01 December 2023 - 0 Comments
Ephemeral is the latest release from Aotearoa New Zealand-based artist Dave Wilson, featuring Wilson on tenor saxophone and bass clarinet in an improvising ensemble including trumpet, guitar, bass, drums, and string quartet.
With multi-layered grooves and intricate textures, Wilson creates musical worlds that foreground the wide-ranging musicalities of his collaborators and amplify the many dimensions of his playing. The album’s nine tracks take listeners down a path that explores ephemerality of all kinds, guided by alternatively floating and driving improvisatory melodies and rhythmic impulses of Wilson and the ensemble.
In the themes that it approaches, Ephemeral is not simply about transience, it is about how we as humans are – only briefly – interconnected with one another and with other elements of the world. Along those lines, each of the album’s compositions explores relationships of some kind, and how they give meaning to and are expressed in sounds, spaces, and places.

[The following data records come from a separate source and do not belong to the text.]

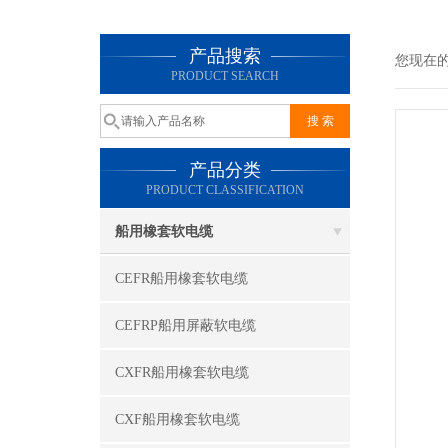
产品搜索
您现在
PRODUCT SEARCH
产品分类
PRODUCT CLASSIFICATION
船用橡套软电缆
CEFR船用橡套软电缆
CEFRP船用屏蔽软电缆
CXFR船用橡套软电缆
CXF船用橡套软电缆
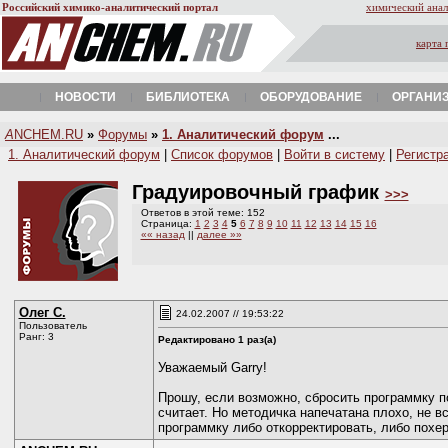
Российский химико-аналитический портал
химический анал
карта 
НОВОСТИ
БИБЛИОТЕКА
ОБОРУДОВАНИЕ
ОРГАНИ
A
NCHEM.RU
»
Форумы
»
1. Аналитический форум
...
1. Аналитический форум
|
Список форумов
|
Войти в систему
|
Регистр
Градуировочный график
>>>
Ответов в этой теме: 152
Страница:
1
2
3
4
5
6
7
8
9
10
11
12
13
14
15
16
«« назад
||
далее »»
Олег С.
24.02.2007 // 19:53:22
Пользователь
Ранг: 3
Редактировано 1 раз(а)
Уважаемый Garry!
Прошу, если возможно, сбросить программку п
считает. Но методичка напечатана плохо, не в
программку либо откорректировать, либо похери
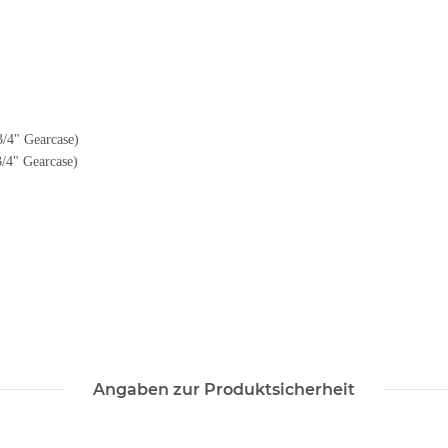
/4" Gearcase)
/4" Gearcase)
Angaben zur Produktsicherheit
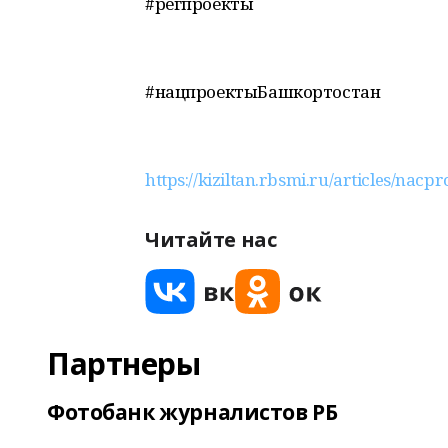
#регпроекты
#нацпроектыБашкортостан
https://kiziltan.rbsmi.ru/articles/nacp
Читайте нас
Партнеры
Фотобанк журналистов РБ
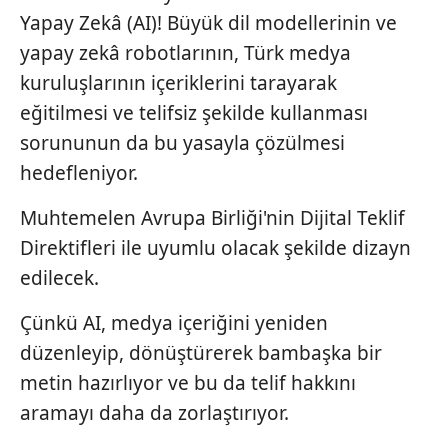
Yapay Zekâ (AI)! Büyük dil modellerinin ve
yapay zekâ robotlarının, Türk medya
kuruluşlarının içeriklerini tarayarak
eğitilmesi ve telifsiz şekilde kullanması
sorununun da bu yasayla çözülmesi
hedefleniyor.
Muhtemelen Avrupa Birliği'nin Dijital Teklif
Direktifleri ile uyumlu olacak şekilde dizayn
edilecek.
Çünkü AI, medya içeriğini yeniden
düzenleyip, dönüştürerek bambaşka bir
metin hazırlıyor ve bu da telif hakkını
aramayı daha da zorlaştırıyor.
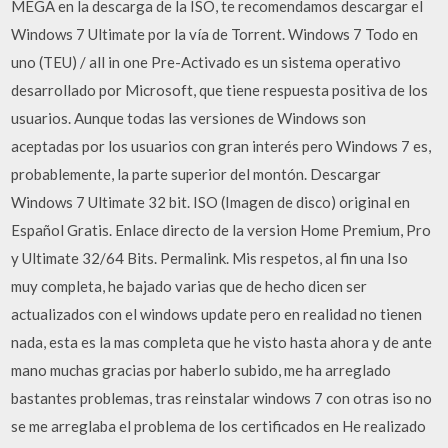
MEGA en la descarga de la ISO, te recomendamos descargar el
Windows 7 Ultimate por la vía de Torrent. Windows 7 Todo en
uno (TEU) / all in one Pre-Activado es un sistema operativo
desarrollado por Microsoft, que tiene respuesta positiva de los
usuarios. Aunque todas las versiones de Windows son
aceptadas por los usuarios con gran interés pero Windows 7 es,
probablemente, la parte superior del montón. Descargar
Windows 7 Ultimate 32 bit. ISO (Imagen de disco) original en
Español Gratis. Enlace directo de la version Home Premium, Pro
y Ultimate 32/64 Bits. Permalink. Mis respetos, al fin una Iso
muy completa, he bajado varias que de hecho dicen ser
actualizados con el windows update pero en realidad no tienen
nada, esta es la mas completa que he visto hasta ahora y de ante
mano muchas gracias por haberlo subido, me ha arreglado
bastantes problemas, tras reinstalar windows 7 con otras iso no
se me arreglaba el problema de los certificados en He realizado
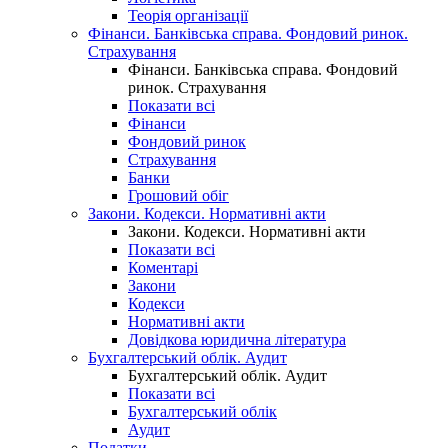
Теорія організації
Фінанси. Банківська справа. Фондовий ринок.
Страхування
Фінанси. Банківська справа. Фондовий
ринок. Страхування
Показати всі
Фінанси
Фондовий ринок
Страхування
Банки
Грошовий обіг
Закони. Кодекси. Нормативні акти
Закони. Кодекси. Нормативні акти
Показати всі
Коментарі
Закони
Кодекси
Нормативні акти
Довідкова юридична література
Бухгалтерський облік. Аудит
Бухгалтерський облік. Аудит
Показати всі
Бухгалтерський облік
Аудит
Податки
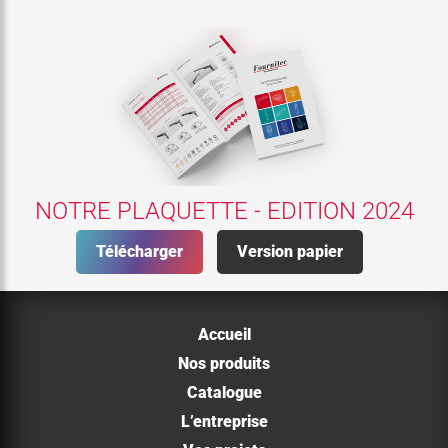
NOTRE PLAQUETTE - EDITION 2024
Télécharger
Version papier
Accueil
Nos produits
Catalogue
L’entreprise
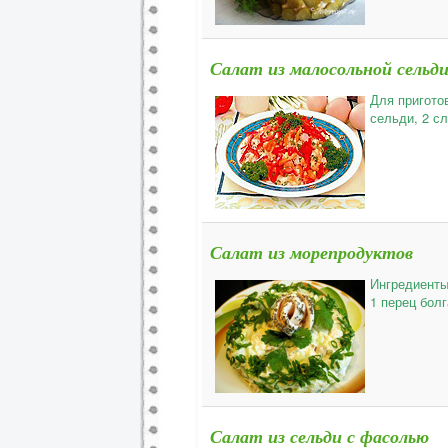
Салат из малосольной сельди
Для пригото
сельди, 2 сл
Салат из морепродуктов
Ингредиенты 
1 перец болг
Салат из сельди с фасолью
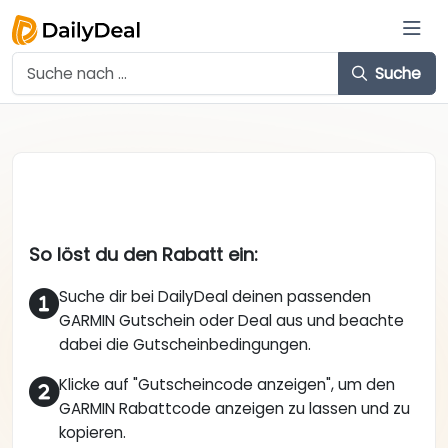
Suche
So löst du den Rabatt ein:
Suche dir bei DailyDeal deinen passenden
GARMIN Gutschein oder Deal aus und beachte
dabei die Gutscheinbedingungen.
Klicke auf "Gutscheincode anzeigen", um den
GARMIN Rabattcode anzeigen zu lassen und zu
kopieren.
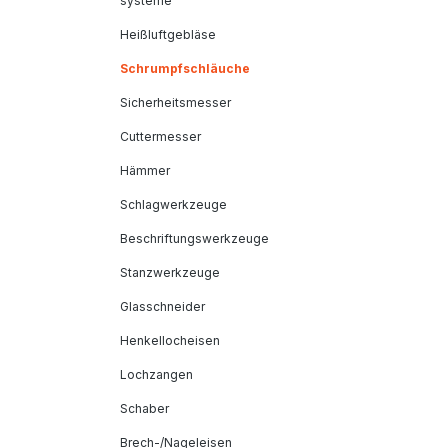
systeme
Heißluftgebläse
Schrumpfschläuche
Sicherheitsmesser
Cuttermesser
Hämmer
Schlagwerkzeuge
Beschriftungswerkzeuge
Stanzwerkzeuge
Glasschneider
Henkellocheisen
Lochzangen
Schaber
Brech-/Nageleisen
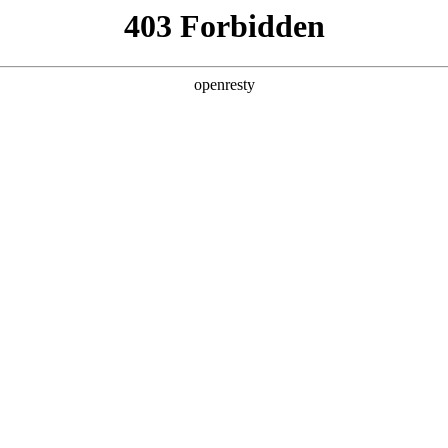
产品及服务
行业解决方案
合作伙伴
投资者关系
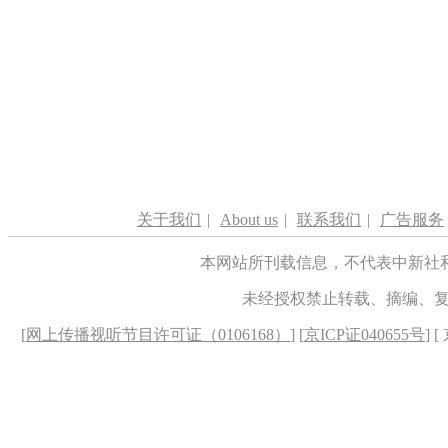
关于我们
|
About us
|
联系我们
|
广告服务
本网站所刊载信息，不代表中新社
未经授权禁止转载、摘编、
[
网上传播视听节目许可证（0106168）
] [
京ICP证040655号
]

The album opens with Speak To Me of Yesterday and Tomorrow (Elusive As The Dead), a piece inspired by a riroriro (grey warbler) whose song has long been present in Wilson’s space in Te Whanganui-a-Tara (Wellington), New Zealand’s capital where he lives. The piece alternates between a bouncing strut and a driving repeating cycle, first for a set of swirling melodies, and then a saxophone solo from Wilson that is boosted into the stratosphere by the improvising string quartet and the rhythm section. Trumpeter Ben Hunt continues with his own beautifully constructed solo, uplifted by the strings, before the group’s return to the melodies and a tuneful display on the drums and cymbals by Hikurangi Schaverien-Kaa. In many ways the piece establishes Wilson’s approach throughout the album – the group flexibly improvises together both collectively as a unit and in modalities that bring out the best in every soloist.
The opening of What Shines Is A Thought That Lost Its Way brings violinist Amy Brookman of the New Zealand Symphony Orchestra (NZSO) to the front, interweaving her vibrant lyricism with the gentle pulsing of the ensemble. The disjointed-but-connected flowing lines of the musicians in the middle section most strongly evoke the concept of the piece – a link between the Aurora Borealis and the breakdown of human relationships that once held great promise. The closing brings out one of the album’s most head-bobbing grooves, along with some shredding on the violin by Brookmanas Wilson’s saxophone eggs her on.
The next two tracks on the album shift the mood, first to a drone-based meditation featuring Wilson on bass clarinet and the emotive timbres of the string quartet and bass (For Olivia), and then to Liv’s Theme, where a simple repeating figure in the bass, along with the gently persistent bass clarinet, generates extended collective improvisations from both the strings and from the guitar (Callum Allardice) and trumpet (Hunt).
“My niece, when she was two years old, inspired this composition through a song she was singing to herself one day,” Wilson says. “She soon forgot the tune, but I asked her parents (my sister and her husband) if I could elaborate it into a longer composition, which became the bass line in Liv’s Theme. It's become a special point of connection for us.”
The bass solo by Chris Beernink at the end of the track, permeated with the nostalgic sparkle of the strings, encapsulates some of the melancholy that lies behind the innocence and fleeting nature of childhood.
A Hundred Glowing Clouds finds even more avenues for Wilson on bass clarinet, with its plodding molasses groove bringing the trumpet (Hunt) and violin (Brookman) together in a tribute to the passing of Wilson’s grandmother in the form of a sunset. In High Maintenance, the violin, viola (Nicholas Hancox, NZSO), saxophone, and trumpet frantically surf on top of a seemingly unrelated swing feel before the ensemble converges. Schaverien-Kaa drives the group on Lift, pushing and pulling the string quartet (which also includes violinist Monique Lapins of the New Zealand String Quartet and cellist Bennie Sneyd-Utting) and the rest of the group. On Dissipation, Ben Hunt shines with the strings, who also set the course for the duo of Allardice and Wilson (on saxophone) on perhaps the happiest of the album’s grooves.
The album closes with Keep It To Yourself, which Wilson wrote in the context of his work as a researcher and musician in North Macedonia and originally released on the album On the Face Place by CSPS Ensemble, Wilson’s group with some of North Macedonia’s leading musicians. On this new version, the strings add a new bite and brightness, and Bennie Sneyd-Utting’s cello playing takes the piece – and the ensemble – into a thrilling new universe.